Problem to work on:
Please reproduce, exactly and with nothing added, the line containing "Casa in Laguna (346, 189)" and every line after it to the end of the records.

Extracted records:
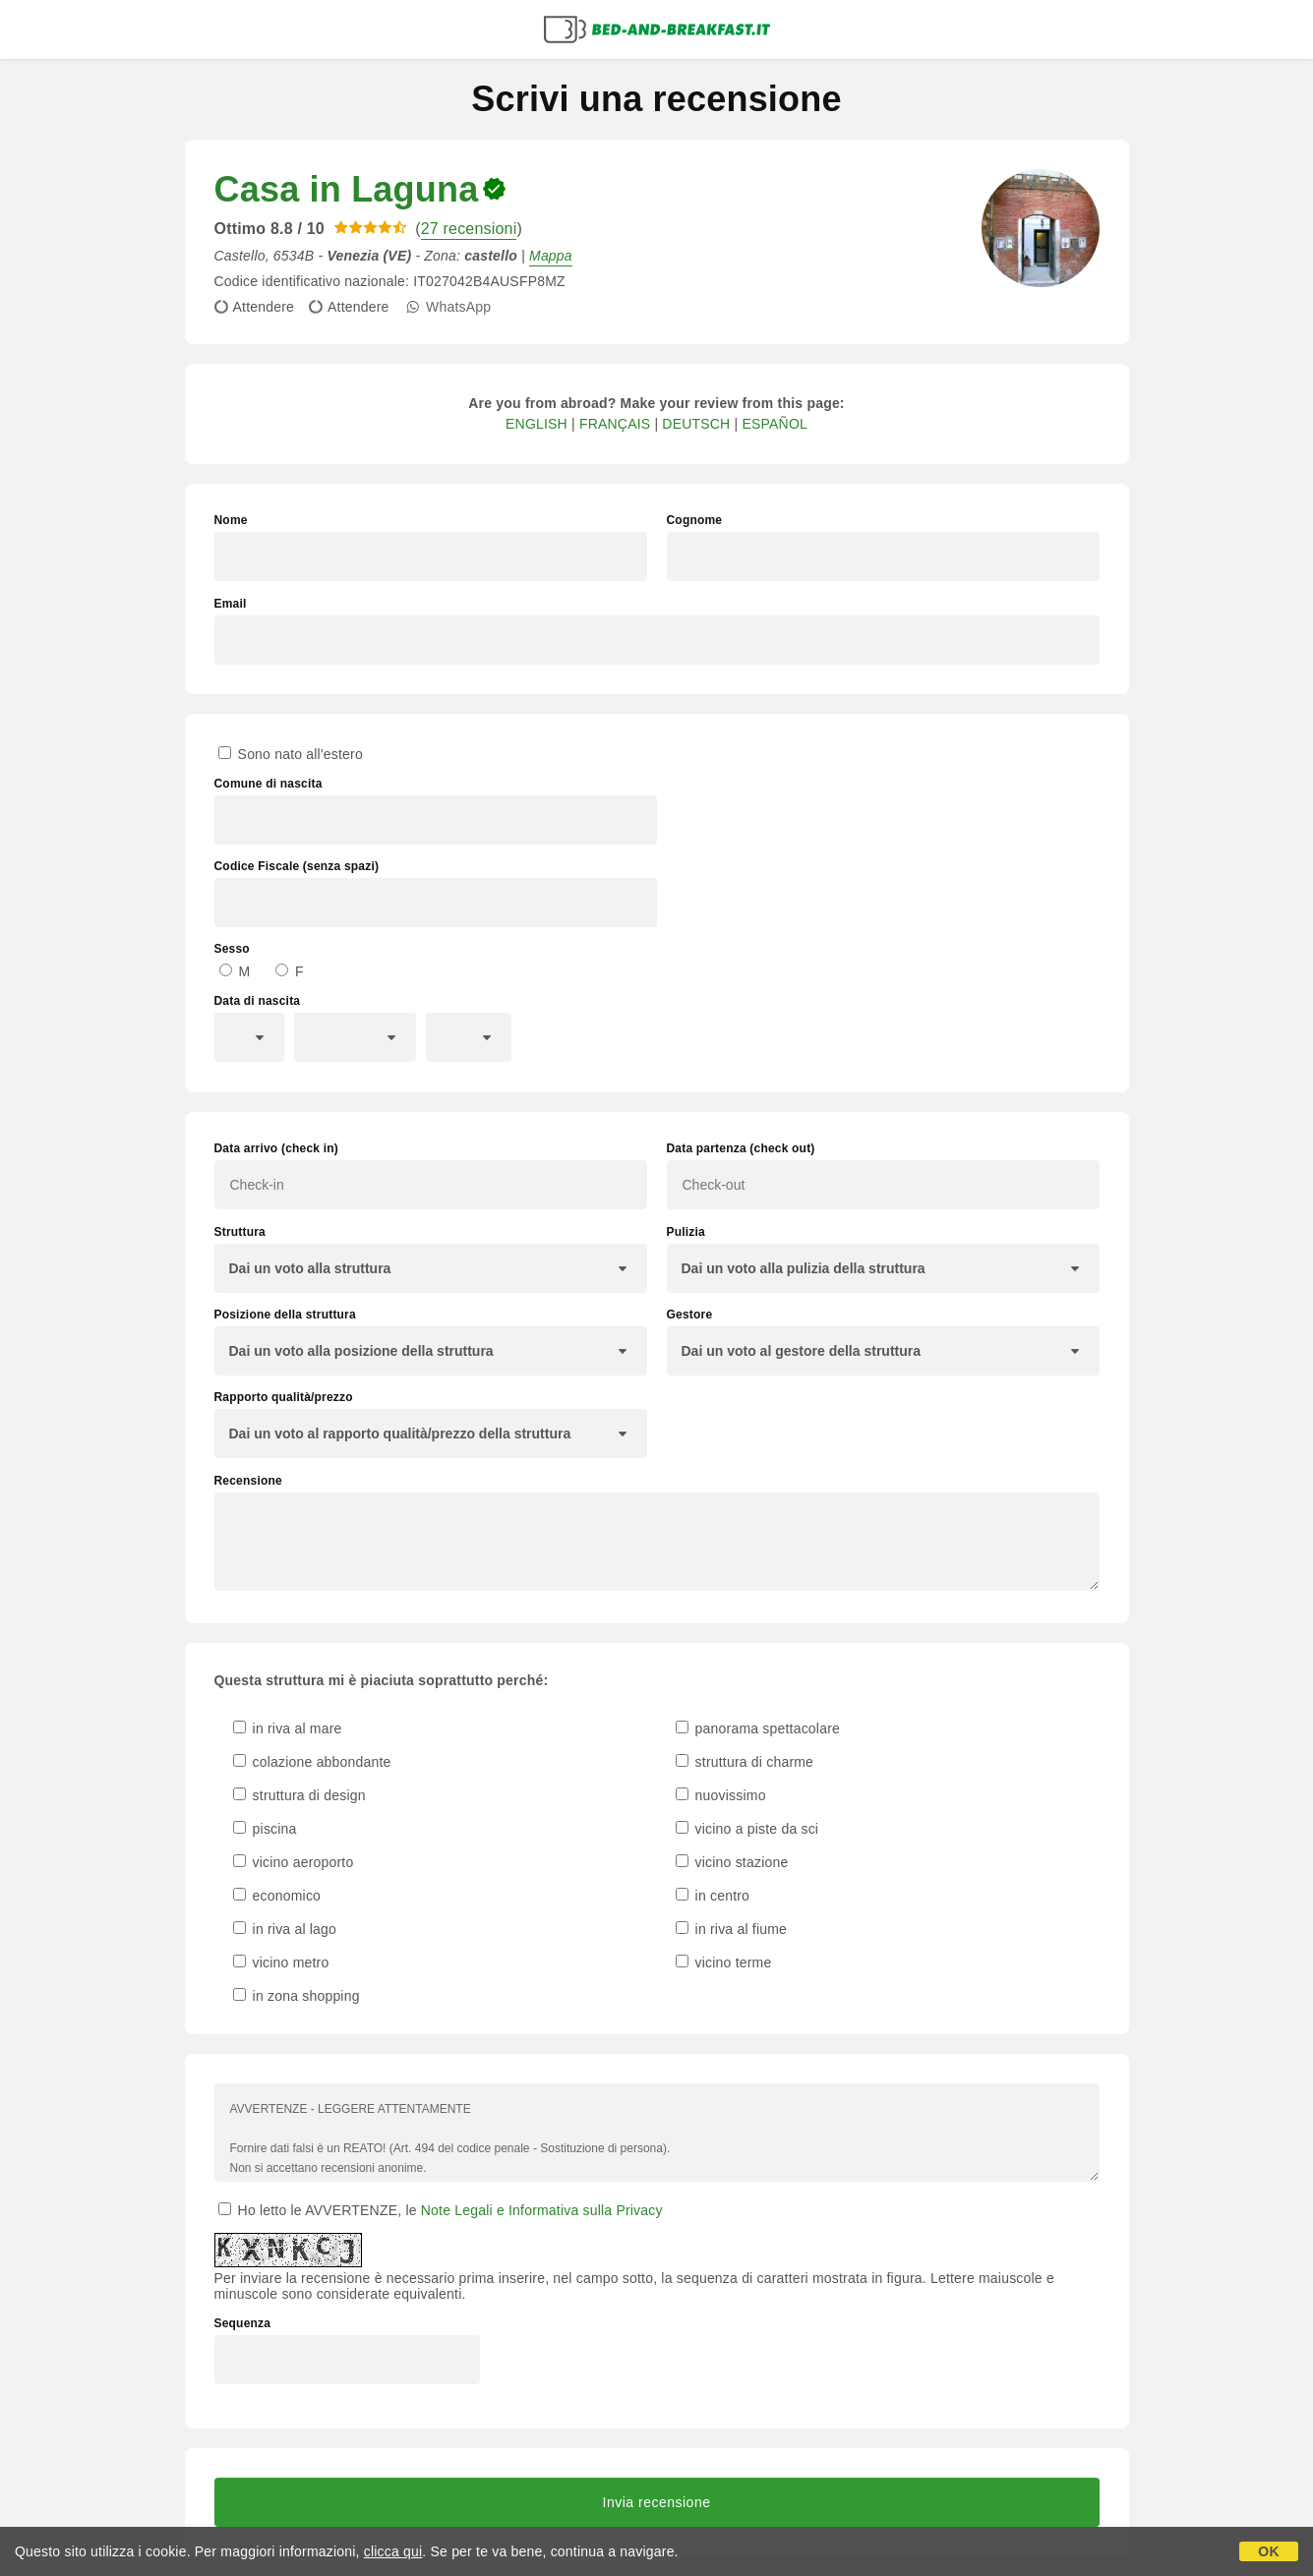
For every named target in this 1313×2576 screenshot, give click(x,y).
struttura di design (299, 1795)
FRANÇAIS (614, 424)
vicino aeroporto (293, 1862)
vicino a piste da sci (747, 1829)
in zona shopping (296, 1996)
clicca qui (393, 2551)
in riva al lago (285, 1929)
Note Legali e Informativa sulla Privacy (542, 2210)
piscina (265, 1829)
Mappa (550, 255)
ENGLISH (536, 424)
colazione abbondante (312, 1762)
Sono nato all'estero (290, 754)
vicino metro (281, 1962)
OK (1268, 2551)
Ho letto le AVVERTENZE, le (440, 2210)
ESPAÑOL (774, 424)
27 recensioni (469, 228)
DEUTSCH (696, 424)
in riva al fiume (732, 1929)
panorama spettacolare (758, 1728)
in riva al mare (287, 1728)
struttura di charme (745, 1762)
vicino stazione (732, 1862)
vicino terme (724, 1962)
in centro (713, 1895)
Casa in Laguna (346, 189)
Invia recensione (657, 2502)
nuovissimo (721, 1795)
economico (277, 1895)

Output:
Casa in Laguna (346, 189)
Invia recensione (657, 2502)
nuovissimo (721, 1795)
economico (277, 1895)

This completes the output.